An AGS associated mutation causes cellular RNA editing deficiency in mouse brain which lead to IFN pathway activation, mimicking the interferonopathy of patient brains

Abstract Objective: To determine whether and how a gene mutation found in Aicardi-Goutières syndrome (AGS), a severe autoimmune encephalopathy, is sufficient to activate the interferon signaling pathway in the brain. Background: Genetic mutations in six coding genes were found associated with AGS patients, however, none of them was demonstrated able to cause IFN pathway activation in the brain tissue, the most critical pathogenetic change of AGS. How an AGS-associated mutation activates the IFN pathway in the brain that leads to brain injury remains to be revealed. Methods: A knock-In mouse model was established through CRISPR/Cas9 gene editing approach, in which a single G>T nucleotide replacement was introduced into mouse genome, that encodes the change for p.K948N in mouse ADAR1 at its catalytic domain, equivalent to the p.K999N mutation found in AGS patients. We analyzed the enzyme activity of ADAR1 on the neuron specific mRNA substrates in the KI mice through RNA sequencing, the activities of IFN signaling pathway by measuring expressions of IFN stimulated inflammatory cytokines.

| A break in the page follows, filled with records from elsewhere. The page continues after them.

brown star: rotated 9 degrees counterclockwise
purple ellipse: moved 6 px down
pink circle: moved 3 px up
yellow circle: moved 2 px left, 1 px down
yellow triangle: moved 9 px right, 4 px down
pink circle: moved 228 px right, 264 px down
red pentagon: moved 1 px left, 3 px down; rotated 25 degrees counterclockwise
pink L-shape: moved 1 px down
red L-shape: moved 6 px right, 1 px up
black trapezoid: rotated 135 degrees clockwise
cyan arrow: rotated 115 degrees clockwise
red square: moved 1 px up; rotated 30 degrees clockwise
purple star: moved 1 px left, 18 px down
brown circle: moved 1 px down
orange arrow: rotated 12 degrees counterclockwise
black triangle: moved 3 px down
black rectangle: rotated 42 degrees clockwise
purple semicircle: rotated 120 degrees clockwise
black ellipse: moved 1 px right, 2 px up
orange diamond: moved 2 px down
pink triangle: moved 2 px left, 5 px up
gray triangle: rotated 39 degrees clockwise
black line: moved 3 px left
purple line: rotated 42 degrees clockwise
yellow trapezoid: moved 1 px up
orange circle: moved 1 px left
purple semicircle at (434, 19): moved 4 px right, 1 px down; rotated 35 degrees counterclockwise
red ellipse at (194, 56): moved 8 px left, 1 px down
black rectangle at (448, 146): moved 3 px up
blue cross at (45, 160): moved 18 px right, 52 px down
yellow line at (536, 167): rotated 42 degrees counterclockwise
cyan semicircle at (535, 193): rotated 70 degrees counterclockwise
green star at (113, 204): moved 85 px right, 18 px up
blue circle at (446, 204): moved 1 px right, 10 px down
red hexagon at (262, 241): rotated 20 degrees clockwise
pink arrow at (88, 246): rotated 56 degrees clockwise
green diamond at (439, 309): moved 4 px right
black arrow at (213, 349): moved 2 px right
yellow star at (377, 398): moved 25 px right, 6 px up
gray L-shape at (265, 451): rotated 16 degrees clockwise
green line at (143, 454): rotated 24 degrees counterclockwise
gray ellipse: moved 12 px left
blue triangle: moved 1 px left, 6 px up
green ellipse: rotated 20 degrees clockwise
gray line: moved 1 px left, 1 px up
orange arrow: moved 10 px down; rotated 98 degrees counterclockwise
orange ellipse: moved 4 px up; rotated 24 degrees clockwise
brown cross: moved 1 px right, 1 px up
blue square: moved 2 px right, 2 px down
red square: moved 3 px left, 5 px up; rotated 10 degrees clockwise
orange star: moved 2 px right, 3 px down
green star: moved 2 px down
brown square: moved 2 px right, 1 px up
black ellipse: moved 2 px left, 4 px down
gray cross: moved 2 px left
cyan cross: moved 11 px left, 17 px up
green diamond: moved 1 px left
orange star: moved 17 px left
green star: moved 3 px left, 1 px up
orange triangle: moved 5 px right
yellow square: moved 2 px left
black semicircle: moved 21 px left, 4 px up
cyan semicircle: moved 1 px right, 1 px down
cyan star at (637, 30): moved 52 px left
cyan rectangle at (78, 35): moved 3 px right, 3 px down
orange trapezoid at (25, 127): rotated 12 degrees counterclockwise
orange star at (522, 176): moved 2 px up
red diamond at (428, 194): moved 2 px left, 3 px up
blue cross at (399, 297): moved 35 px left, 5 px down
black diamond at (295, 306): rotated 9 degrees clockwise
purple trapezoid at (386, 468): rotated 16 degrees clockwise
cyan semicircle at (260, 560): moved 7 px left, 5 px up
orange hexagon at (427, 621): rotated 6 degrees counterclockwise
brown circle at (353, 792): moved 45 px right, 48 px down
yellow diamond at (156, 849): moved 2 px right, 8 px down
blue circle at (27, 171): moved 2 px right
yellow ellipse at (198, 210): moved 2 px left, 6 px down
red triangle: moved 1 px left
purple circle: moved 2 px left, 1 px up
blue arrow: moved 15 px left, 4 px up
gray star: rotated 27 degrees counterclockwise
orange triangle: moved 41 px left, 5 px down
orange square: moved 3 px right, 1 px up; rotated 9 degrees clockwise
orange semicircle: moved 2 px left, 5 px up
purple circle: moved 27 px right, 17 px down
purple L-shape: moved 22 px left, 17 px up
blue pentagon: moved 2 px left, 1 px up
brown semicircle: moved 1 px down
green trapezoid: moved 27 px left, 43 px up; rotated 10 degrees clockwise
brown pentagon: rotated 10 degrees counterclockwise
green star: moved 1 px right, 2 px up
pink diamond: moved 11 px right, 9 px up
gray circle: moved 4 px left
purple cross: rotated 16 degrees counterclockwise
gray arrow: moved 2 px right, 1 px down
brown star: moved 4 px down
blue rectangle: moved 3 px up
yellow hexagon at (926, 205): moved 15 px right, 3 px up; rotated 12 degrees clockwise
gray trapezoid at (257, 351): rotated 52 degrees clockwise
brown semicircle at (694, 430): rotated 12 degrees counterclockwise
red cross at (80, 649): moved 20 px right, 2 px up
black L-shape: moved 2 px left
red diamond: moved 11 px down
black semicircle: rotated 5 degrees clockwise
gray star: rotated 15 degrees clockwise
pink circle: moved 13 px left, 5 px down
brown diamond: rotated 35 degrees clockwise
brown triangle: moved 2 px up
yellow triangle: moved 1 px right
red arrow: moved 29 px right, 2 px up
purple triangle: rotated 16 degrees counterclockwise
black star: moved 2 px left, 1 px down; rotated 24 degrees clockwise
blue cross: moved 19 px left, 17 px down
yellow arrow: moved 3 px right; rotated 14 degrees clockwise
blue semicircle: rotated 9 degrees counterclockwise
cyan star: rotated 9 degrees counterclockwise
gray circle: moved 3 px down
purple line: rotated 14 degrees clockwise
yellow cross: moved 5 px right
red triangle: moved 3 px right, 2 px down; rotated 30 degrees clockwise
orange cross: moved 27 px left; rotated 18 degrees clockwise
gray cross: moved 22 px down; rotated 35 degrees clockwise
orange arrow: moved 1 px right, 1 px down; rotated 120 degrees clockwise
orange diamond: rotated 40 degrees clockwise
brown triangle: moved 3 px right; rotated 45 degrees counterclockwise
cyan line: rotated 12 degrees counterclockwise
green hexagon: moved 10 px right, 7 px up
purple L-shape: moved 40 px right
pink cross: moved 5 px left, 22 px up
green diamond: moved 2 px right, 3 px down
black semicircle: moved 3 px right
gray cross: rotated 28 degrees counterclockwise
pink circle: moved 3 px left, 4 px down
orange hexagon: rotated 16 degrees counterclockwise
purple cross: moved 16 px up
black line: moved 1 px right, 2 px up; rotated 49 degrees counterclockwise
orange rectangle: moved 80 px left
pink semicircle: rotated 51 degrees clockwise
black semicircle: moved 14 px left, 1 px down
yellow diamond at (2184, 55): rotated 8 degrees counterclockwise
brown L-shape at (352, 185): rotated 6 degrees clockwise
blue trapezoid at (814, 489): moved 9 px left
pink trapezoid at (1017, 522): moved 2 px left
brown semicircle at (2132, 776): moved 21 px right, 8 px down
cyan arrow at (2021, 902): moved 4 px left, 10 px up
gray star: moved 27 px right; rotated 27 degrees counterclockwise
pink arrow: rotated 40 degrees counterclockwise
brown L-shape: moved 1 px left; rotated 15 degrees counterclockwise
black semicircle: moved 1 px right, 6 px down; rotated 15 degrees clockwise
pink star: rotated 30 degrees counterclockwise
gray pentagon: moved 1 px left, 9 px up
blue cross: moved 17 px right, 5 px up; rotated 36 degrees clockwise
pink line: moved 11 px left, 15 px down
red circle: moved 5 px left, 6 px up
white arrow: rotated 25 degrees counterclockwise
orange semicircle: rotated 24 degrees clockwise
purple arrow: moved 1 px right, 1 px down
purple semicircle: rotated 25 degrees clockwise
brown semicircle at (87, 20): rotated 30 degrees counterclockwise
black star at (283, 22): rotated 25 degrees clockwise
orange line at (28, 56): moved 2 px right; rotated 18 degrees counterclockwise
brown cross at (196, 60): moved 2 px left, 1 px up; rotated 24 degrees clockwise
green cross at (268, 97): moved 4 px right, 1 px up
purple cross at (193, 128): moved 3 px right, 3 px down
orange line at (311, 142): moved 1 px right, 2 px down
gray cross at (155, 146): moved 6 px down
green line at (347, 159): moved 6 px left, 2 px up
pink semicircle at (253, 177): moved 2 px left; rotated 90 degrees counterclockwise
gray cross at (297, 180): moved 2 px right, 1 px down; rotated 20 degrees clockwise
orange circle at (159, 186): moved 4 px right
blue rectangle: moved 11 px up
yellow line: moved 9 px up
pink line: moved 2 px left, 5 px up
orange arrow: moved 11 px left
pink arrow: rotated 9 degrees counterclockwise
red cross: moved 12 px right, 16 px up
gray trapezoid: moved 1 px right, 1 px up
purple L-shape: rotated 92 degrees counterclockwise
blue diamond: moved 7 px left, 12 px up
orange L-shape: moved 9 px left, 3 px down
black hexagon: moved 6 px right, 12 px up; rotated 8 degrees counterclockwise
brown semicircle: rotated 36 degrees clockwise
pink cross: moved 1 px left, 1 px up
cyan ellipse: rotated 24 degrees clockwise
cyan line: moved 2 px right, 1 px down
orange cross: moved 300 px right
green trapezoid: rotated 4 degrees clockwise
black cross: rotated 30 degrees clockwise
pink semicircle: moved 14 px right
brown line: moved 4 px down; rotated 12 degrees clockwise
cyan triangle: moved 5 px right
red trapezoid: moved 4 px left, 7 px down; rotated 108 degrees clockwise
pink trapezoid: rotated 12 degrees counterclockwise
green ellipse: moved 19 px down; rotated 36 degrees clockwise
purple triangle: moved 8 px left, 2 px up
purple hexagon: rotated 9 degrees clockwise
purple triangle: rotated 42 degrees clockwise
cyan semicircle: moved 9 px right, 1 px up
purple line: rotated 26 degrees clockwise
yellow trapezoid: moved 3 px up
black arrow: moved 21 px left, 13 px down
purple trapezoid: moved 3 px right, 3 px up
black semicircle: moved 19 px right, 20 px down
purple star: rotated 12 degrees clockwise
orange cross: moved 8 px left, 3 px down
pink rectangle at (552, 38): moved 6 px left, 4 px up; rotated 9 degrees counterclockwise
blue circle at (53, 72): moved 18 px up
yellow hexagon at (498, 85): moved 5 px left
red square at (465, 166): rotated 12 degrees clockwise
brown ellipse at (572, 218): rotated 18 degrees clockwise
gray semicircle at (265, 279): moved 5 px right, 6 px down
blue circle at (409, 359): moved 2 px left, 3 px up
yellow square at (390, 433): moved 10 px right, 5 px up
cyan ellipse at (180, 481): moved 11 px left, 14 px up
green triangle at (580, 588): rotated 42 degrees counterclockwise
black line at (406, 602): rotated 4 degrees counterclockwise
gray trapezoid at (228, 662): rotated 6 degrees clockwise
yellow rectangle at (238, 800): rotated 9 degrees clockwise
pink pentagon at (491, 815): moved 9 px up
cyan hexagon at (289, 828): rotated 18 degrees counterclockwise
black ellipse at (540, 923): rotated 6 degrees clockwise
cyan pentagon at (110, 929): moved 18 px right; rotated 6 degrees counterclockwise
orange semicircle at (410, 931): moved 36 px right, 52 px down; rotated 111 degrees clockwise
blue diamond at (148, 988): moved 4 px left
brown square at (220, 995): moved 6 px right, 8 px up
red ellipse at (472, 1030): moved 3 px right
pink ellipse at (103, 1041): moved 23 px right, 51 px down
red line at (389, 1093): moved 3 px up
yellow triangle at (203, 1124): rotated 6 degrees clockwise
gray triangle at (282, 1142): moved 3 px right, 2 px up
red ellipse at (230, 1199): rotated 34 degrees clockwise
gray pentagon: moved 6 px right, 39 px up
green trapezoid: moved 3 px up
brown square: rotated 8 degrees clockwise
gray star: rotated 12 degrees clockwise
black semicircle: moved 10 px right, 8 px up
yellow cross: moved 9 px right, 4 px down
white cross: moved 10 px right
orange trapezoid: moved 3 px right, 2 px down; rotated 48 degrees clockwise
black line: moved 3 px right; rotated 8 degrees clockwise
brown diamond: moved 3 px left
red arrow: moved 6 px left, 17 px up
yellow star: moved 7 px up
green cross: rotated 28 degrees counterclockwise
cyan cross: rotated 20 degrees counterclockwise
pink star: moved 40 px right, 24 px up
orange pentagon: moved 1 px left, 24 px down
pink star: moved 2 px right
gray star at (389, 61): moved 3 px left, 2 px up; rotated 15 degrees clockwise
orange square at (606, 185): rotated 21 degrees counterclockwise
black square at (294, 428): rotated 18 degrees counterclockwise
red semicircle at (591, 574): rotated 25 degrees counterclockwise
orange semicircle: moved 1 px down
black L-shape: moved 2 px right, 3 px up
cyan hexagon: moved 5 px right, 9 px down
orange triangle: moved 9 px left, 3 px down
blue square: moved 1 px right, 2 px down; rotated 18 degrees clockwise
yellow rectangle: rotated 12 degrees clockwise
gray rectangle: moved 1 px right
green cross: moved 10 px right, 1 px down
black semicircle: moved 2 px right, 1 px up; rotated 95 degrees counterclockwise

Brain injury was observed by pathology studies. Results: The genetic mutation was confirmed. RNA transcription and protein translation were tested not affected by the mutation. The cellular RNA process in neurons was altered due to decreased enzyme activity of mutant ADAR1 on certain mRNA substrates. ISG expression were significantly increased at RNA and protein levels. Cell death in the brain was observed in the KI mice. Conclusion: A mouse model was successfully established recapitulating the genetic and innate immunologic features of AGS. An ADAR1 gene mutation is sufficient to cause IFN pathway activation in the brain through altering cellular RNA process.